Is Pollution a Social Issue or an Environmental One?
Almost every day we read news about high pollution levels in countries all around the world. Whether that’s studies that claim around 40 million citizens are living in towns and cities where the levels of harmful nitrogen dioxide (NO2) are above legal limits set by the EU, or doctors campaigning to highlight how children are facing “irreversible lung damage” from diesel fumes and that cars and lorries using the fuel should be taken off Britain’s streets as soon as possible.

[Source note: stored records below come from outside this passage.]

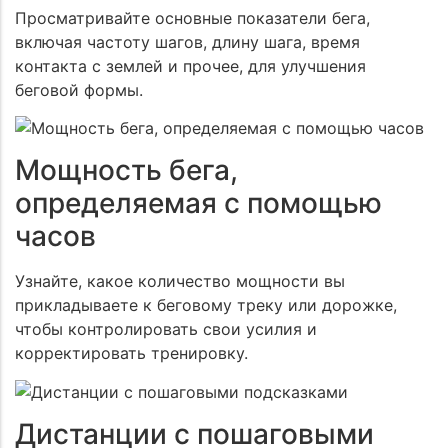
Просматривайте основные показатели бега,
включая частоту шагов, длину шага, время
контакта с землей и прочее, для улучшения
беговой формы.
Мощность бега,
определяемая с помощью
часов
Узнайте, какое количество мощности вы
прикладываете к беговому треку или дорожке,
чтобы контролировать свои усилия и
корректировать тренировку.
Дистанции с пошаговыми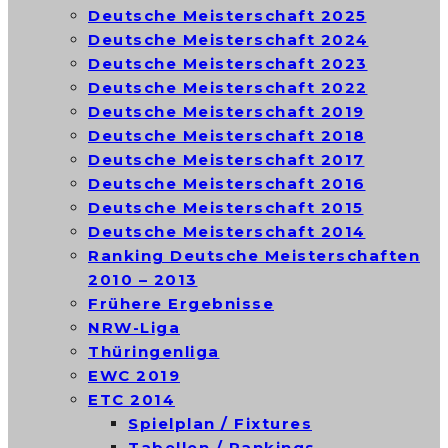
Deutsche Meisterschaft 2025
Deutsche Meisterschaft 2024
Deutsche Meisterschaft 2023
Deutsche Meisterschaft 2022
Deutsche Meisterschaft 2019
Deutsche Meisterschaft 2018
Deutsche Meisterschaft 2017
Deutsche Meisterschaft 2016
Deutsche Meisterschaft 2015
Deutsche Meisterschaft 2014
Ranking Deutsche Meisterschaften
2010 – 2013
Frühere Ergebnisse
NRW-Liga
Thüringenliga
EWC 2019
ETC 2014
Spielplan / Fixtures
Tabellen / Rankings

But it’s important to remember that pollution is a social issue because it is caused by human behaviours and because it not only has a negative effect on the planet but also on people and society. This being the case, is pollution an environmental issue or a social one? Is it too much to say that the lines are blurred between what is environmental and social as the two are intrinsically lined now?
Nature regularly faces issues but to the natural world they aren’t truly “problematic” per se. A wildfire might help to grow the grass that grows later. A tornado or a flood could serve as a platform for other plants and species to thrive. Nature responds to this. But pollution is something entirely different. Pollution poisons the air and water we all depend on. Pollution is destructive whereas natural occurring “disasters” have the potential to be transformative.
Our over-consumption of fuel and energy has been so prolonged and so rapid now that the earth has failed to respond and adapt accordingly so affecting the regenerating potential of the natural world to decrease. These are not “environmental” problems, no. “The environment” has no “problems”. It has defined cycles and patterns, birth and death, the cycle of life. And if that cycle doesn’t turn, there are problems.